Nos próximos três anos, diversas análises serão realizadas visando garantir que esses eucaliptos geneticamente modificados são seguros ao meio ambiente e ao ser humano. A metodologia científica aplicada nessa fase de estudos regulatórios foi especialmente desenhada para verificar se a planta geneticamente modificada apresenta a mesma segurança quando comparada com a planta original não modificada. Todos esses estudos são regulados pela CTNBio, reconhecida mundialmente pela competência e seriedade na regulação e garantia da biossegurança no desenvolvimento de produtos biotecnológicos.
 
O potencial da biotecnologia, no entanto, não para por aí. Diversas outras características úteis podem ser intensificadas ou modificadas nos cultivares mediante transformação ou edição gênica. No setor de produção de celulose, a modulação da produção de lignina deve trazer significativa vantagem industrial e ambiental. Descobertas recentes abrem caminho para o desenvolvimento de madeira muito mais fácil de ser processada, gerando redução no consumo de energia e produtos químicos.

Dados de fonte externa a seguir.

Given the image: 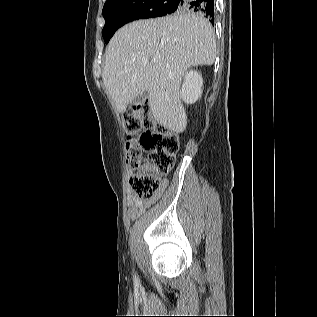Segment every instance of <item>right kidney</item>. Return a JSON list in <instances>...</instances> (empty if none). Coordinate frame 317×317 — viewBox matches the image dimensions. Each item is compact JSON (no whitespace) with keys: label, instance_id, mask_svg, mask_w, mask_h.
<instances>
[{"label":"right kidney","instance_id":"obj_1","mask_svg":"<svg viewBox=\"0 0 317 317\" xmlns=\"http://www.w3.org/2000/svg\"><path fill=\"white\" fill-rule=\"evenodd\" d=\"M203 79L197 71H189L185 74L181 97L186 103L196 102L202 95Z\"/></svg>","mask_w":317,"mask_h":317}]
</instances>
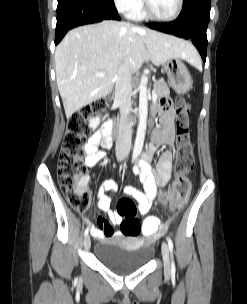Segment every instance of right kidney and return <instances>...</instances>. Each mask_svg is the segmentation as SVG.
Instances as JSON below:
<instances>
[{
	"label": "right kidney",
	"instance_id": "ca27d5eb",
	"mask_svg": "<svg viewBox=\"0 0 247 304\" xmlns=\"http://www.w3.org/2000/svg\"><path fill=\"white\" fill-rule=\"evenodd\" d=\"M100 123V118L99 117H94L90 119L89 121V127L92 129H95Z\"/></svg>",
	"mask_w": 247,
	"mask_h": 304
}]
</instances>
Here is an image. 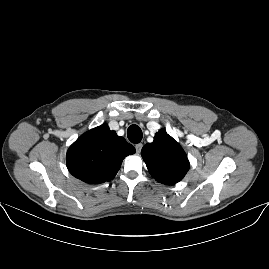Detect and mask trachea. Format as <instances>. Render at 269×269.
Listing matches in <instances>:
<instances>
[{"instance_id": "3493384b", "label": "trachea", "mask_w": 269, "mask_h": 269, "mask_svg": "<svg viewBox=\"0 0 269 269\" xmlns=\"http://www.w3.org/2000/svg\"><path fill=\"white\" fill-rule=\"evenodd\" d=\"M127 136L132 143H139L142 140L143 133L139 126L133 124L129 126Z\"/></svg>"}]
</instances>
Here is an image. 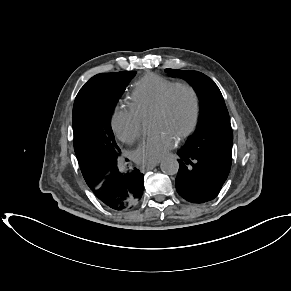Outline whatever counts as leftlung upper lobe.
<instances>
[{
	"mask_svg": "<svg viewBox=\"0 0 291 291\" xmlns=\"http://www.w3.org/2000/svg\"><path fill=\"white\" fill-rule=\"evenodd\" d=\"M165 71L172 77L177 76L189 82L200 101L197 129L187 139L182 149L231 163L233 133L229 113L217 85L198 71L176 69Z\"/></svg>",
	"mask_w": 291,
	"mask_h": 291,
	"instance_id": "5c2ea615",
	"label": "left lung upper lobe"
}]
</instances>
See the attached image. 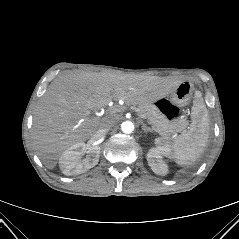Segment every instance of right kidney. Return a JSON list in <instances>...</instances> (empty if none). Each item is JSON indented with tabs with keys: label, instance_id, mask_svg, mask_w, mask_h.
<instances>
[{
	"label": "right kidney",
	"instance_id": "ca27d5eb",
	"mask_svg": "<svg viewBox=\"0 0 239 239\" xmlns=\"http://www.w3.org/2000/svg\"><path fill=\"white\" fill-rule=\"evenodd\" d=\"M87 153L84 159L82 155ZM100 147L86 148L84 142L77 143L63 152L59 159V167L65 175H77L86 172L99 162Z\"/></svg>",
	"mask_w": 239,
	"mask_h": 239
}]
</instances>
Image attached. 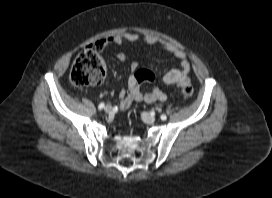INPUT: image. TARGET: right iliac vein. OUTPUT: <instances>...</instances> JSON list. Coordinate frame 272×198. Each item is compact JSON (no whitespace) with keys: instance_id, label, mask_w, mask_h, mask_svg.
Segmentation results:
<instances>
[{"instance_id":"obj_1","label":"right iliac vein","mask_w":272,"mask_h":198,"mask_svg":"<svg viewBox=\"0 0 272 198\" xmlns=\"http://www.w3.org/2000/svg\"><path fill=\"white\" fill-rule=\"evenodd\" d=\"M104 111H105L106 113H111V111H112V106H111V105H106V106L104 107Z\"/></svg>"}]
</instances>
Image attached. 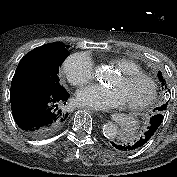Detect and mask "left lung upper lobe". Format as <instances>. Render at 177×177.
<instances>
[{
    "mask_svg": "<svg viewBox=\"0 0 177 177\" xmlns=\"http://www.w3.org/2000/svg\"><path fill=\"white\" fill-rule=\"evenodd\" d=\"M158 77H159V80H160V82H161V84H162V89H167L165 79H163V76H162V73H161V72L158 73ZM167 104H168V102H167ZM166 107H167L166 104H164V105H162V106L160 107V110H162V113H163V111L166 109Z\"/></svg>",
    "mask_w": 177,
    "mask_h": 177,
    "instance_id": "obj_1",
    "label": "left lung upper lobe"
}]
</instances>
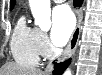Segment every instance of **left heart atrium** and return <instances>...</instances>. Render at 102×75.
I'll return each instance as SVG.
<instances>
[{"instance_id": "1", "label": "left heart atrium", "mask_w": 102, "mask_h": 75, "mask_svg": "<svg viewBox=\"0 0 102 75\" xmlns=\"http://www.w3.org/2000/svg\"><path fill=\"white\" fill-rule=\"evenodd\" d=\"M76 24L68 5H59L52 12L51 40L55 46H64L71 38Z\"/></svg>"}]
</instances>
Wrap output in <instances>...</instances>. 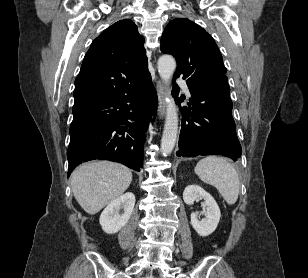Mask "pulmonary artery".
<instances>
[{
	"label": "pulmonary artery",
	"mask_w": 308,
	"mask_h": 278,
	"mask_svg": "<svg viewBox=\"0 0 308 278\" xmlns=\"http://www.w3.org/2000/svg\"><path fill=\"white\" fill-rule=\"evenodd\" d=\"M177 83H178V85L184 90V92H185L188 96H190V91H189V88H188L186 82H185L184 80H182V79H178V80H177Z\"/></svg>",
	"instance_id": "pulmonary-artery-1"
}]
</instances>
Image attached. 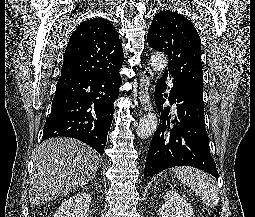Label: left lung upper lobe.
Listing matches in <instances>:
<instances>
[{
  "mask_svg": "<svg viewBox=\"0 0 255 217\" xmlns=\"http://www.w3.org/2000/svg\"><path fill=\"white\" fill-rule=\"evenodd\" d=\"M147 39L151 48L168 56L167 74L203 91L200 37L187 18L172 11L157 13Z\"/></svg>",
  "mask_w": 255,
  "mask_h": 217,
  "instance_id": "1",
  "label": "left lung upper lobe"
}]
</instances>
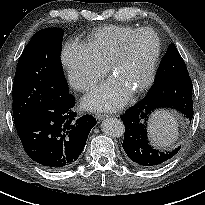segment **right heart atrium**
Returning <instances> with one entry per match:
<instances>
[{
	"label": "right heart atrium",
	"instance_id": "1",
	"mask_svg": "<svg viewBox=\"0 0 205 205\" xmlns=\"http://www.w3.org/2000/svg\"><path fill=\"white\" fill-rule=\"evenodd\" d=\"M61 62L71 85L83 92L91 90L107 71V67L96 59L88 46L76 40L65 44Z\"/></svg>",
	"mask_w": 205,
	"mask_h": 205
}]
</instances>
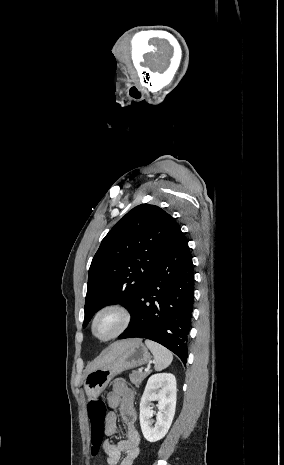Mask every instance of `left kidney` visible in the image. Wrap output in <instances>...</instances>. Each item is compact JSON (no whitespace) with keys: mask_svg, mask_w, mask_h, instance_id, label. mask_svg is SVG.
<instances>
[{"mask_svg":"<svg viewBox=\"0 0 284 465\" xmlns=\"http://www.w3.org/2000/svg\"><path fill=\"white\" fill-rule=\"evenodd\" d=\"M176 379L171 373H158L152 375L147 381L145 391L140 401V427L149 443H156L168 433L174 419L176 409ZM158 401L159 413H157L156 425L151 417L155 415L153 403Z\"/></svg>","mask_w":284,"mask_h":465,"instance_id":"1","label":"left kidney"}]
</instances>
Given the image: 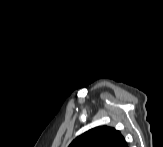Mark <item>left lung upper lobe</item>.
Wrapping results in <instances>:
<instances>
[{
    "label": "left lung upper lobe",
    "mask_w": 163,
    "mask_h": 147,
    "mask_svg": "<svg viewBox=\"0 0 163 147\" xmlns=\"http://www.w3.org/2000/svg\"><path fill=\"white\" fill-rule=\"evenodd\" d=\"M122 137L114 128L101 126L78 136L69 147H117Z\"/></svg>",
    "instance_id": "obj_1"
}]
</instances>
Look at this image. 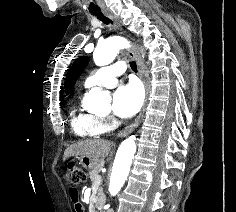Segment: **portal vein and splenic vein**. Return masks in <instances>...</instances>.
<instances>
[{
	"mask_svg": "<svg viewBox=\"0 0 236 212\" xmlns=\"http://www.w3.org/2000/svg\"><path fill=\"white\" fill-rule=\"evenodd\" d=\"M96 182H97V183H100V182H101V176H98V178L96 179Z\"/></svg>",
	"mask_w": 236,
	"mask_h": 212,
	"instance_id": "1",
	"label": "portal vein and splenic vein"
}]
</instances>
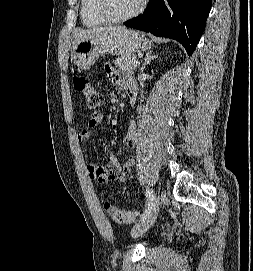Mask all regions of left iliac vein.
I'll return each mask as SVG.
<instances>
[{
  "label": "left iliac vein",
  "instance_id": "left-iliac-vein-1",
  "mask_svg": "<svg viewBox=\"0 0 253 271\" xmlns=\"http://www.w3.org/2000/svg\"><path fill=\"white\" fill-rule=\"evenodd\" d=\"M163 194L154 196L146 215L141 217L139 222L132 228L131 234L133 237H139L144 234L155 223L159 210V201Z\"/></svg>",
  "mask_w": 253,
  "mask_h": 271
}]
</instances>
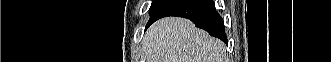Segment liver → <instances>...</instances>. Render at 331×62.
I'll use <instances>...</instances> for the list:
<instances>
[{"instance_id": "6515ba94", "label": "liver", "mask_w": 331, "mask_h": 62, "mask_svg": "<svg viewBox=\"0 0 331 62\" xmlns=\"http://www.w3.org/2000/svg\"><path fill=\"white\" fill-rule=\"evenodd\" d=\"M146 62H224L225 44L184 18L155 22L143 40Z\"/></svg>"}]
</instances>
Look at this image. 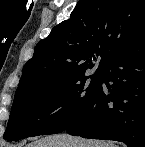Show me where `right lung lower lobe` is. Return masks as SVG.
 <instances>
[{"label":"right lung lower lobe","instance_id":"obj_1","mask_svg":"<svg viewBox=\"0 0 145 147\" xmlns=\"http://www.w3.org/2000/svg\"><path fill=\"white\" fill-rule=\"evenodd\" d=\"M100 74L96 95L64 131L144 147L145 32L122 48Z\"/></svg>","mask_w":145,"mask_h":147}]
</instances>
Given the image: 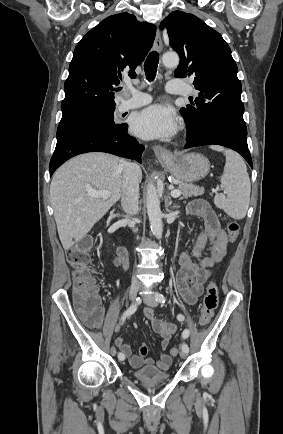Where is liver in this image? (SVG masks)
<instances>
[{"label":"liver","mask_w":283,"mask_h":434,"mask_svg":"<svg viewBox=\"0 0 283 434\" xmlns=\"http://www.w3.org/2000/svg\"><path fill=\"white\" fill-rule=\"evenodd\" d=\"M123 159L92 152L74 157L54 174L50 201L60 241L65 250L81 240L122 196ZM142 180V172L138 174ZM108 191L109 198H95L88 190Z\"/></svg>","instance_id":"1"}]
</instances>
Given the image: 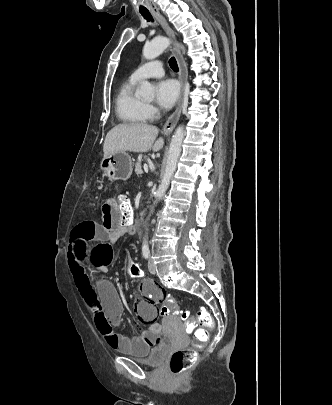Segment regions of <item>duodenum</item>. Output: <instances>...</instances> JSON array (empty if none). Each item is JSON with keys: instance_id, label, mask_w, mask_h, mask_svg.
<instances>
[{"instance_id": "1", "label": "duodenum", "mask_w": 332, "mask_h": 405, "mask_svg": "<svg viewBox=\"0 0 332 405\" xmlns=\"http://www.w3.org/2000/svg\"><path fill=\"white\" fill-rule=\"evenodd\" d=\"M126 227L128 233H135L139 227V222L135 219L130 220L126 223Z\"/></svg>"}]
</instances>
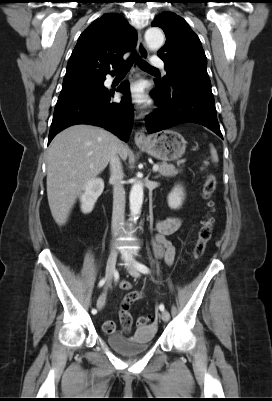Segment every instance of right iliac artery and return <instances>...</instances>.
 Segmentation results:
<instances>
[{"instance_id": "1", "label": "right iliac artery", "mask_w": 272, "mask_h": 401, "mask_svg": "<svg viewBox=\"0 0 272 401\" xmlns=\"http://www.w3.org/2000/svg\"><path fill=\"white\" fill-rule=\"evenodd\" d=\"M104 284H105V279L103 278L99 282V287H102ZM101 300H102V298L100 297L99 301H101ZM96 313H97V310L96 309H92V314H96Z\"/></svg>"}]
</instances>
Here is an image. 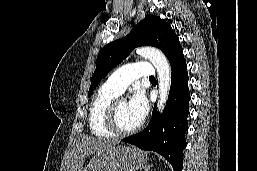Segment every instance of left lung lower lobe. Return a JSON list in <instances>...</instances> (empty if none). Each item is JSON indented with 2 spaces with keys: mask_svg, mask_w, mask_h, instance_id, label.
<instances>
[{
  "mask_svg": "<svg viewBox=\"0 0 257 171\" xmlns=\"http://www.w3.org/2000/svg\"><path fill=\"white\" fill-rule=\"evenodd\" d=\"M169 62L171 88L163 113L160 115L154 108L149 125L142 132L122 141L143 150L155 151L170 162L174 171H182L190 100L187 65L182 48L169 57Z\"/></svg>",
  "mask_w": 257,
  "mask_h": 171,
  "instance_id": "0a47b994",
  "label": "left lung lower lobe"
}]
</instances>
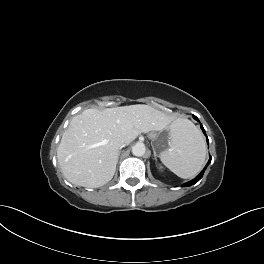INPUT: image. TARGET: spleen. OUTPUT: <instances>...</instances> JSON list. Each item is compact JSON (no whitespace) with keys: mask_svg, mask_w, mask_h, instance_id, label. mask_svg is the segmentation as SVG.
<instances>
[{"mask_svg":"<svg viewBox=\"0 0 264 264\" xmlns=\"http://www.w3.org/2000/svg\"><path fill=\"white\" fill-rule=\"evenodd\" d=\"M169 146L160 159L173 173L187 179L200 171L206 158V145L201 132L190 120L175 121Z\"/></svg>","mask_w":264,"mask_h":264,"instance_id":"1","label":"spleen"}]
</instances>
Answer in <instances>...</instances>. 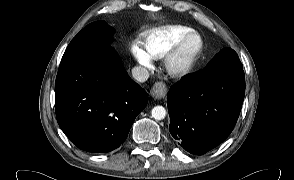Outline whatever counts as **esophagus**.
Masks as SVG:
<instances>
[{
    "instance_id": "1",
    "label": "esophagus",
    "mask_w": 294,
    "mask_h": 180,
    "mask_svg": "<svg viewBox=\"0 0 294 180\" xmlns=\"http://www.w3.org/2000/svg\"><path fill=\"white\" fill-rule=\"evenodd\" d=\"M167 88L163 82H156L152 89L150 90V94L155 99H162L166 96Z\"/></svg>"
}]
</instances>
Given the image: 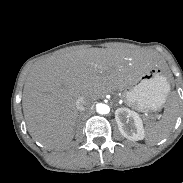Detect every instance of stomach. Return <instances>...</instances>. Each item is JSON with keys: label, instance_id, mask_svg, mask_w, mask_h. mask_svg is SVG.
Wrapping results in <instances>:
<instances>
[{"label": "stomach", "instance_id": "0dacf381", "mask_svg": "<svg viewBox=\"0 0 183 183\" xmlns=\"http://www.w3.org/2000/svg\"><path fill=\"white\" fill-rule=\"evenodd\" d=\"M169 91L167 77L151 66L132 78L123 90V97L140 111H156L167 101Z\"/></svg>", "mask_w": 183, "mask_h": 183}]
</instances>
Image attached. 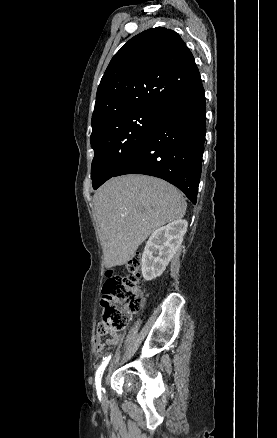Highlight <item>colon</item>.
Here are the masks:
<instances>
[{
    "label": "colon",
    "mask_w": 277,
    "mask_h": 438,
    "mask_svg": "<svg viewBox=\"0 0 277 438\" xmlns=\"http://www.w3.org/2000/svg\"><path fill=\"white\" fill-rule=\"evenodd\" d=\"M128 271L134 276L140 273V261L132 259L128 262ZM106 284L99 285L101 302L106 305L99 323L100 333L105 335L109 331L123 330L132 314L140 311L143 301V292L138 288L135 278L130 276H112L107 272Z\"/></svg>",
    "instance_id": "1"
}]
</instances>
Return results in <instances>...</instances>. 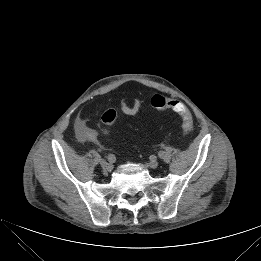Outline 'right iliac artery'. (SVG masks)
Here are the masks:
<instances>
[{"label": "right iliac artery", "instance_id": "82829eb1", "mask_svg": "<svg viewBox=\"0 0 261 261\" xmlns=\"http://www.w3.org/2000/svg\"><path fill=\"white\" fill-rule=\"evenodd\" d=\"M107 160H108L110 163H115L116 157H115V155H113V154H109V155L107 156Z\"/></svg>", "mask_w": 261, "mask_h": 261}]
</instances>
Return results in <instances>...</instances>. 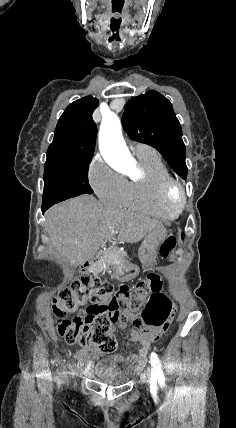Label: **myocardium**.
Masks as SVG:
<instances>
[{
  "mask_svg": "<svg viewBox=\"0 0 236 428\" xmlns=\"http://www.w3.org/2000/svg\"><path fill=\"white\" fill-rule=\"evenodd\" d=\"M157 196L164 208L176 213L182 211L187 205L184 185L172 177L164 178L158 183Z\"/></svg>",
  "mask_w": 236,
  "mask_h": 428,
  "instance_id": "1",
  "label": "myocardium"
}]
</instances>
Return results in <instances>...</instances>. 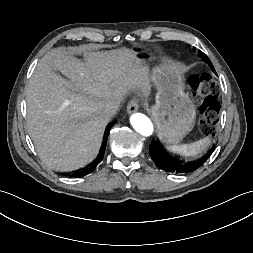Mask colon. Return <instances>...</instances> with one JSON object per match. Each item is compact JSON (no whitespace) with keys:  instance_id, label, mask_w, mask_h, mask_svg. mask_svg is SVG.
I'll list each match as a JSON object with an SVG mask.
<instances>
[{"instance_id":"colon-1","label":"colon","mask_w":253,"mask_h":253,"mask_svg":"<svg viewBox=\"0 0 253 253\" xmlns=\"http://www.w3.org/2000/svg\"><path fill=\"white\" fill-rule=\"evenodd\" d=\"M191 89L193 94L202 100L199 120L200 131L205 135H212L216 131L220 112L215 82L209 74L203 73L192 80Z\"/></svg>"}]
</instances>
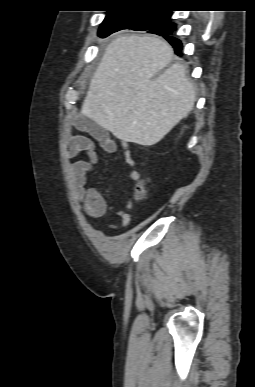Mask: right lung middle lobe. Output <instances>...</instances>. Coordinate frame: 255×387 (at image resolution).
<instances>
[{"instance_id":"1","label":"right lung middle lobe","mask_w":255,"mask_h":387,"mask_svg":"<svg viewBox=\"0 0 255 387\" xmlns=\"http://www.w3.org/2000/svg\"><path fill=\"white\" fill-rule=\"evenodd\" d=\"M171 12L159 10L155 12H126L108 14L100 26L98 35L101 38L117 32L121 29H133L150 31L157 34L172 32L176 25L170 22Z\"/></svg>"}]
</instances>
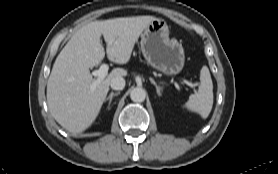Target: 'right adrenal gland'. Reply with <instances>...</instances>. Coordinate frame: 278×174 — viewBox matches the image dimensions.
<instances>
[{
  "instance_id": "obj_1",
  "label": "right adrenal gland",
  "mask_w": 278,
  "mask_h": 174,
  "mask_svg": "<svg viewBox=\"0 0 278 174\" xmlns=\"http://www.w3.org/2000/svg\"><path fill=\"white\" fill-rule=\"evenodd\" d=\"M119 94H120V92H116V93L111 92L110 95L104 100V102L109 101L108 107H107L108 109H110V104L112 102L113 97L118 96Z\"/></svg>"
}]
</instances>
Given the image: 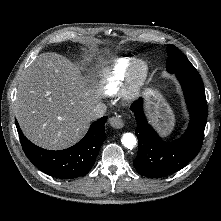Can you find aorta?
<instances>
[{
    "instance_id": "aorta-1",
    "label": "aorta",
    "mask_w": 221,
    "mask_h": 221,
    "mask_svg": "<svg viewBox=\"0 0 221 221\" xmlns=\"http://www.w3.org/2000/svg\"><path fill=\"white\" fill-rule=\"evenodd\" d=\"M121 142L128 149L133 148L137 143L136 137L132 133H124Z\"/></svg>"
}]
</instances>
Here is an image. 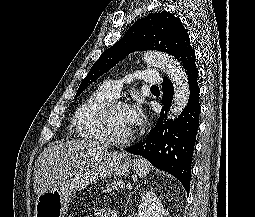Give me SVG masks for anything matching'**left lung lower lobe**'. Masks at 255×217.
Segmentation results:
<instances>
[{
	"mask_svg": "<svg viewBox=\"0 0 255 217\" xmlns=\"http://www.w3.org/2000/svg\"><path fill=\"white\" fill-rule=\"evenodd\" d=\"M176 59L188 76L190 97L187 106L177 119L166 121V113L173 99V86L168 77H163L161 117L151 129L144 142L125 150L147 159L153 166L170 173L190 190L191 163L196 133L199 126L198 69L195 65V52L191 45L181 50Z\"/></svg>",
	"mask_w": 255,
	"mask_h": 217,
	"instance_id": "1",
	"label": "left lung lower lobe"
}]
</instances>
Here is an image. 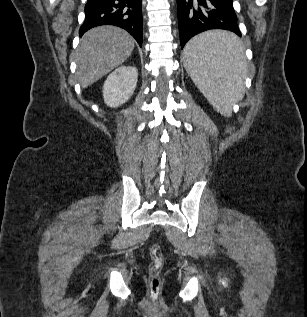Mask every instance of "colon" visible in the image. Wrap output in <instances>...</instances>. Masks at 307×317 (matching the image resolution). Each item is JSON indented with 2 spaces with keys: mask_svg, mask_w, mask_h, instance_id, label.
I'll use <instances>...</instances> for the list:
<instances>
[{
  "mask_svg": "<svg viewBox=\"0 0 307 317\" xmlns=\"http://www.w3.org/2000/svg\"><path fill=\"white\" fill-rule=\"evenodd\" d=\"M152 261L149 269V285L152 295H157L160 288V272L163 264L161 248L153 245L151 248Z\"/></svg>",
  "mask_w": 307,
  "mask_h": 317,
  "instance_id": "5ec220e1",
  "label": "colon"
}]
</instances>
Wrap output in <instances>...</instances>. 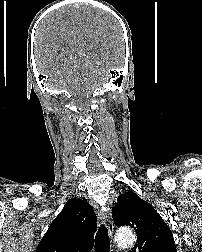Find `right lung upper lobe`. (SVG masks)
Returning <instances> with one entry per match:
<instances>
[{
  "mask_svg": "<svg viewBox=\"0 0 202 252\" xmlns=\"http://www.w3.org/2000/svg\"><path fill=\"white\" fill-rule=\"evenodd\" d=\"M97 217L84 199H70L53 220L35 252H89Z\"/></svg>",
  "mask_w": 202,
  "mask_h": 252,
  "instance_id": "right-lung-upper-lobe-1",
  "label": "right lung upper lobe"
}]
</instances>
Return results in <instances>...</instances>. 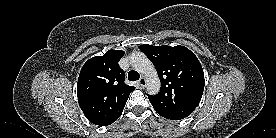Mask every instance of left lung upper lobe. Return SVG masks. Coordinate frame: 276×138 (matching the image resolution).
<instances>
[{"label":"left lung upper lobe","mask_w":276,"mask_h":138,"mask_svg":"<svg viewBox=\"0 0 276 138\" xmlns=\"http://www.w3.org/2000/svg\"><path fill=\"white\" fill-rule=\"evenodd\" d=\"M155 65L161 90L148 98L155 111L166 119L189 116L199 104L204 90V72L197 57L184 46L140 45Z\"/></svg>","instance_id":"5c2ea615"}]
</instances>
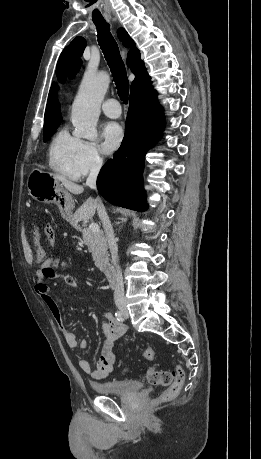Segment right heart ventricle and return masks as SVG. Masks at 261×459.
Returning a JSON list of instances; mask_svg holds the SVG:
<instances>
[{
	"mask_svg": "<svg viewBox=\"0 0 261 459\" xmlns=\"http://www.w3.org/2000/svg\"><path fill=\"white\" fill-rule=\"evenodd\" d=\"M80 139L72 136L67 128L59 129L52 137L48 149L50 168L68 179H78L75 167Z\"/></svg>",
	"mask_w": 261,
	"mask_h": 459,
	"instance_id": "e07e8e85",
	"label": "right heart ventricle"
}]
</instances>
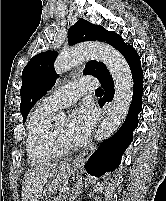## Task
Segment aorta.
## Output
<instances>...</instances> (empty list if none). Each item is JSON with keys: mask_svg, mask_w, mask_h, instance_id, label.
<instances>
[{"mask_svg": "<svg viewBox=\"0 0 166 201\" xmlns=\"http://www.w3.org/2000/svg\"><path fill=\"white\" fill-rule=\"evenodd\" d=\"M91 58L99 59L106 65L115 85L112 104L96 132L95 139L100 142L109 138L126 117L133 97V80L129 65L123 55L113 47L101 43L64 49L57 57L54 68L57 74L62 75ZM60 117H64V114Z\"/></svg>", "mask_w": 166, "mask_h": 201, "instance_id": "762f6f07", "label": "aorta"}]
</instances>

Essas novas tecnologias não visam reduzir os teores de lignina, mas sim facilitar a sua remoção. Em escala laboratorial, já existem eucaliptos geneticamente modificados com essas características, e alguns já estão em fase de prova de conceito no campo em pequena escala. 
 
O abastecimento da população com alimentos, madeira e fibras é um desafio que se renova todo ano. Em 2050, teremos uma população mundial de 10 bilhões de pessoas, o que, segundo a FAO (Organização das Nações Unidas para a Alimentação e Agricultura), nos exigirá aumentar a produção de alimentos em 70% e a produção de madeira em 300%. Parece consenso que a maneira mais sensata de atingir essa produção é aumentar a produtividade nas áreas plantadas já existentes, preservando o que ainda resta de ecossistemas naturais. 
 
Para isso, precisamos de ciência, tecnologia e inovação. A biotecnologia é uma das ferramentas fundamentais para vencer esse desafio de forma segura e sustentável. Mas outras frentes de trabalho também avançam, desenvolvendo agroquímicos mais eficientes e seguros, mecanização e sistemas mais inteligentes e autônomos e processos de gerenciamento que otimizam o uso dos recursos. Talvez estejamos iniciando uma nova Revolução Verde, aprendendo com os erros do passado e direcionando a humanidade para dias melhores.